Saved data entries:

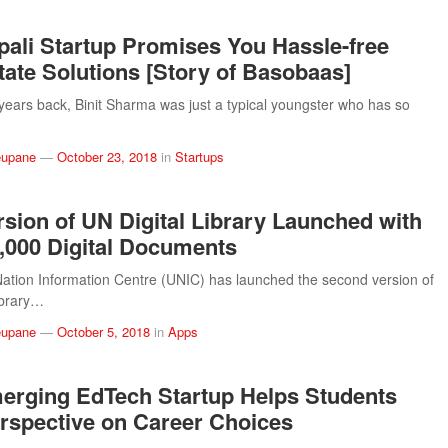
pali Startup Promises You Hassle-free
tate Solutions [Story of Basobaas]
years back, Binit Sharma was just a typical youngster who has so
eupane
—
October 23, 2018
in
Startups
sion of UN Digital Library Launched with
,000 Digital Documents
ation Information Centre (UNIC) has launched the second version of
ibrary…
eupane
—
October 5, 2018
in
Apps
erging EdTech Startup Helps Students
rspective on Career Choices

== WHAT IS EXPECTED ==
Above are the entries; write them out again exactly, omitting the pictures.

== ANSWER ==
pali Startup Promises You Hassle-free
tate Solutions [Story of Basobaas]
years back, Binit Sharma was just a typical youngster who has so
eupane
—
October 23, 2018
in
Startups
sion of UN Digital Library Launched with
,000 Digital Documents
ation Information Centre (UNIC) has launched the second version of
ibrary…
eupane
—
October 5, 2018
in
Apps
erging EdTech Startup Helps Students
rspective on Career Choices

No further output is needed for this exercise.